Vem calar a minha boca
Vem calar a minha boca
Confesso que a primeira vez que você ficou entre teatro ou aquele restaurante novo japonês, achei bonitinha sua indecisão, ponderando com o indicador no lábio mais superior que o outro.
E eu só me controlava pra não perguntar naquela esquininha escura por que não as duas coisas.
Ou uma hoje, a outra amanhã ou no máximo terça, que é o tempo que dá pra sobreviver na cidade sem sua melhor orelha de todos os tempos.
A coisa foi ficando chata na locadora de filme.
Sou capaz de suportar todos seus defeitos, até o pior deles que é não saber de vez se me quer ou não.
Mas nunca preferir um sobre motoristas tunados e endiabrados sabendo que há horas eu tava atrás do último do González Iñárritu.
Tudo bem, por que não levamos os dois? Eu pensei.
Porque não, pra nós não existe o tempo de dois filmes.
Você pensaria, se toda vez eu não sufocasse minhas vontades, todas elas contradizentes com nossas sextas depois das nove.
Mas não, não é como se fôssemos um par - concordantes em gênero de filme e grau de envolvimento - e não só mais um par de botas batidas desfilando juntos por aí sem realmente estar juntos por aí.
Começou errado, eu querendo alguém pra me ajudar a decidir entre cor-de-rosa e marfim e você procurando uma distração para sextas-feiras geladas, onde quem acabava a noite com dor na garganta era eu, sempre me despedindo em esquininhas escuras sem pódio de chegada, mas com o eterno retorno do seu bom e velho monólogo - "tenho um plano: vamos parar de planejar as coisas um pouco, por agora".
Fala favorita do seu personagem em seu papel principal nessa história escrita à lápis, porque amanhã você sabe, passo uma borracha em tudo.
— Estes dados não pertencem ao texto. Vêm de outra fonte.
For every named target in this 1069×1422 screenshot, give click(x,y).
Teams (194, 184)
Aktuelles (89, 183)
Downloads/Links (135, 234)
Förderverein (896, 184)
Custa quanto sair um pouco dessa fase "tudo-pelo-social" com o emprego novo na revista? Não ando muito a fim de calçar sapato, ouvir da capa da Playboy, da taxa selic, da taxa de colesterol, das piadas escrotas de seus amigos escrotos sobre o braço gordo da nova estagiária do xerox.
Minha grande esperança é ver você cuspindo "não quero sair de turma, prefiro nós dois" e aí vestir aquele seu chapelão molenga e francês, na sua casa, me falando sobre cada apelido dos seus utensílios de cozinha, e me fazer rir, não porque tudo é engraçado, mas porque tudo fica engraçado quando você aprende novos truques na cozinha, no corredor ou no chão da sala.
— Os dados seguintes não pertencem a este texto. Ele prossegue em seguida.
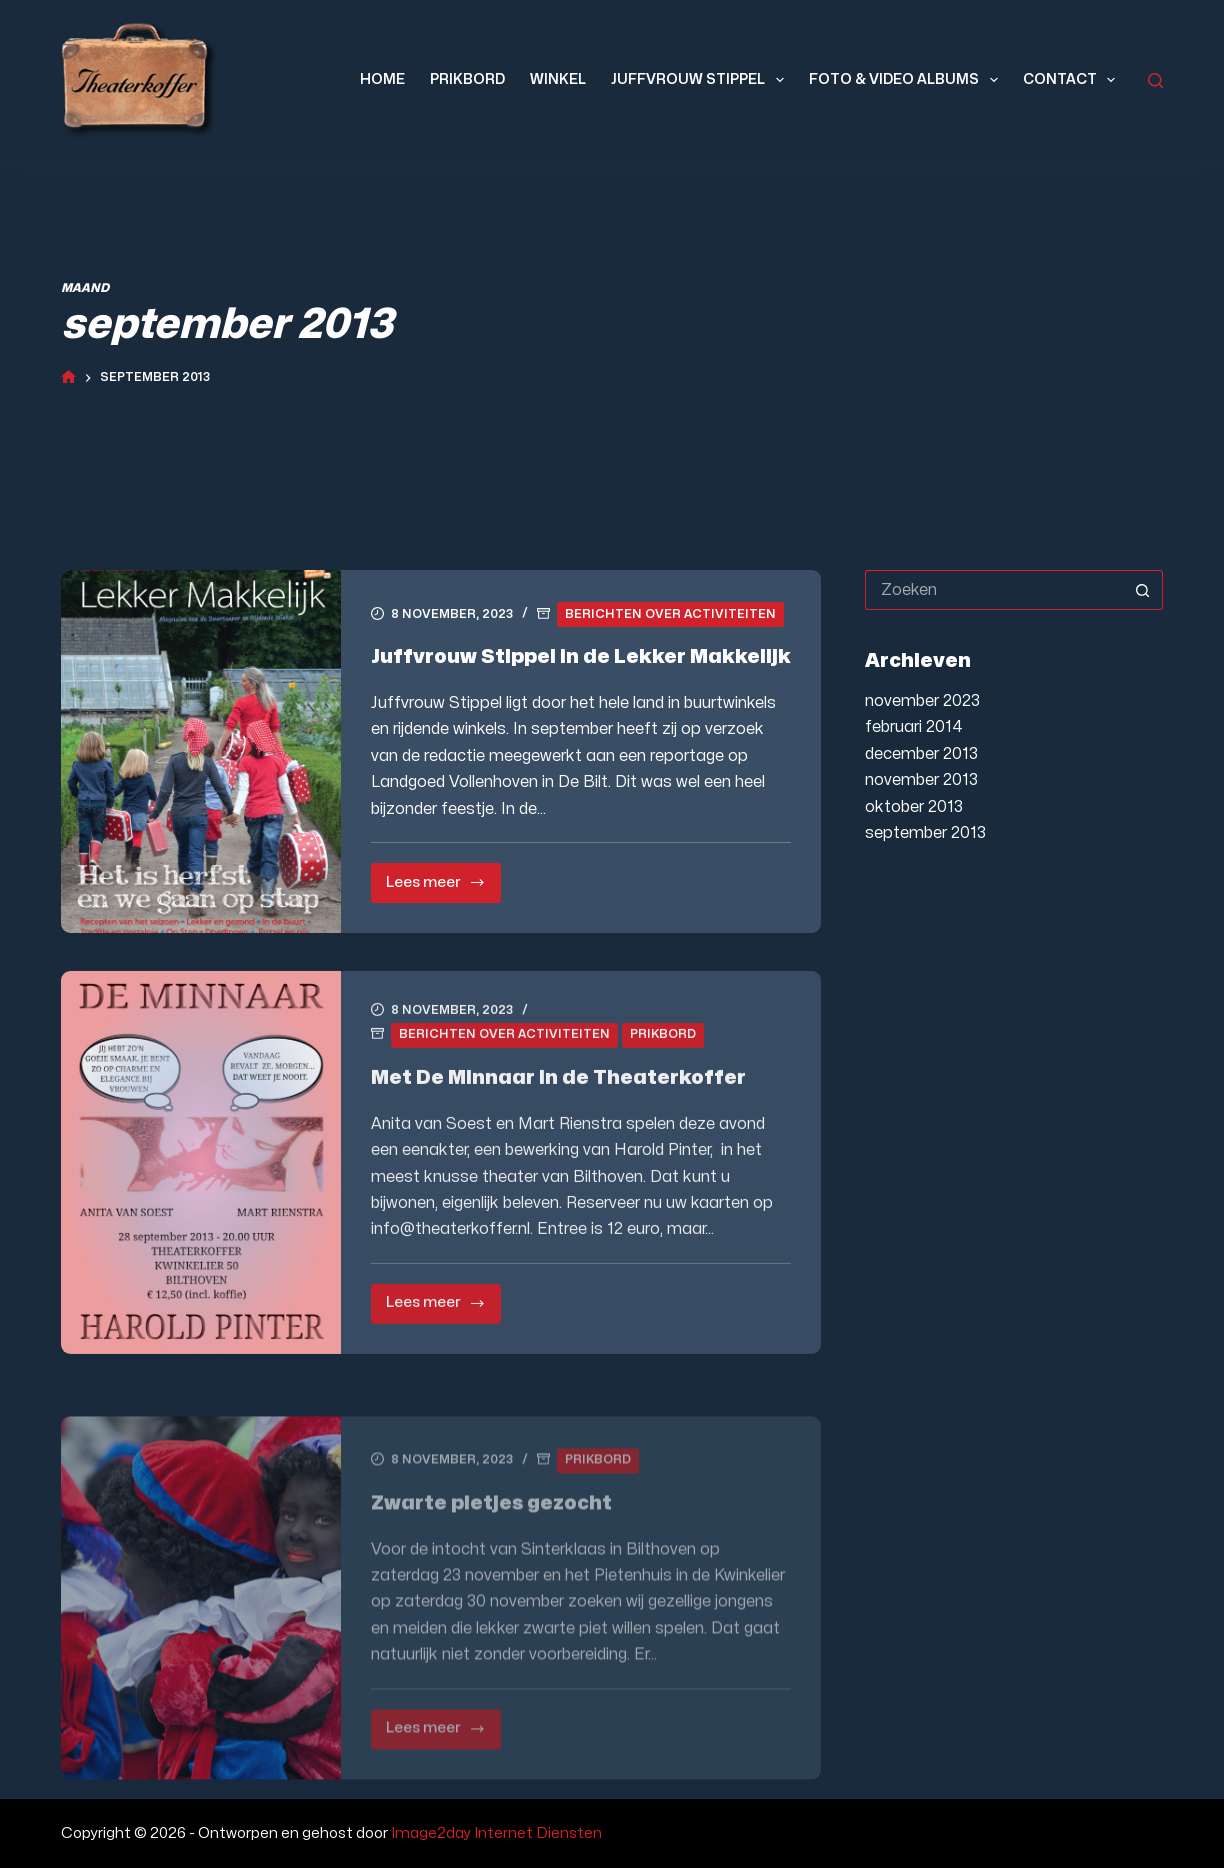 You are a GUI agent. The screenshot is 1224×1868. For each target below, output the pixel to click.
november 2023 (922, 701)
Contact (1073, 80)
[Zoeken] (1155, 80)
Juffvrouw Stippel (701, 80)
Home (382, 79)
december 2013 (921, 754)
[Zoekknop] (1143, 590)
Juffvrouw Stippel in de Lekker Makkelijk (581, 656)
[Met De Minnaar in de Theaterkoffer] (201, 1179)
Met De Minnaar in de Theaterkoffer (558, 1094)
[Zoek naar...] (993, 590)
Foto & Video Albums (907, 80)
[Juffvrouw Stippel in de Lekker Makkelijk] (201, 751)
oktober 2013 (914, 807)
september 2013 (925, 833)
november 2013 (921, 780)
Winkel (558, 79)
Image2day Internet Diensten (496, 1833)
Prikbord (467, 79)
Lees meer (443, 889)
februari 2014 (914, 727)
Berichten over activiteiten (670, 614) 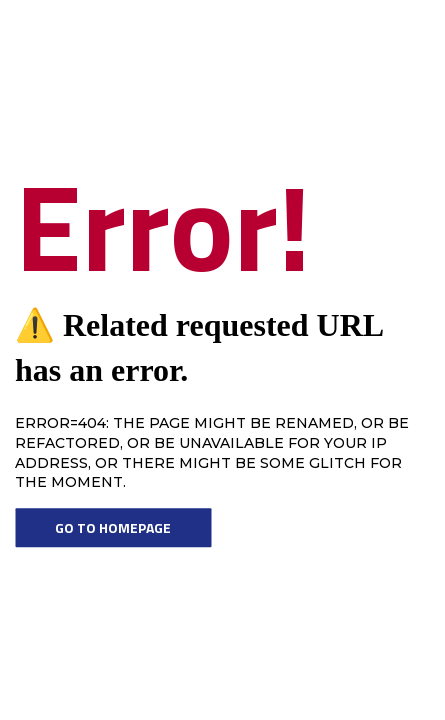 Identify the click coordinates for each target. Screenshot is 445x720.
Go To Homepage (113, 527) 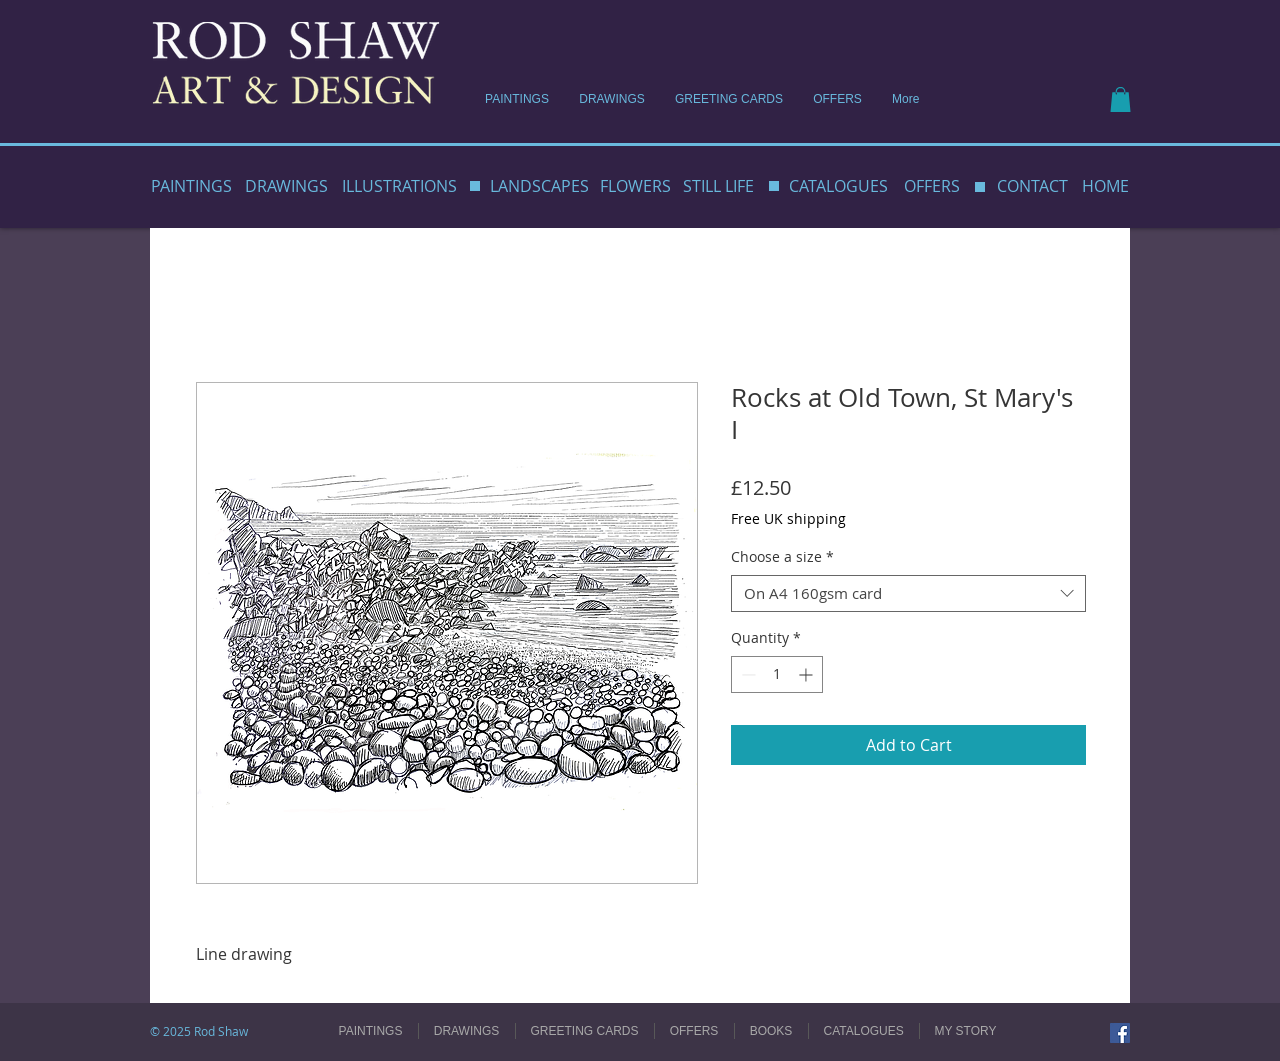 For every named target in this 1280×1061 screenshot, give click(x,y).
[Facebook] (1120, 1033)
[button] (1120, 99)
Mas eu não posso reclamar.
É, não posso reclamar.
Mas eu queria reclamar, conversar, entender, decidir.
Ou então gritar, berrar, rugir, enlouquecer até você verbalizar uma improbabilidade tal como "garota, cala essa boca lotada de marimbondos e pequenas palavras mal escolhidas e vê se escuta isso: eu amo você demais".
Como fazem nas histórias da locadora que não temos paciência de assistir, porque no fim a gente fica sabendo que assim como amar, ser amado também é uma coisa que se aprende.
E hoje, isso de amor é muito blá.
Cansei de caçar seus verbos soltos, escudos de quem acha que tem o gênio indomável sabendo que não passa de um daqueles que enguiçam a raça humana.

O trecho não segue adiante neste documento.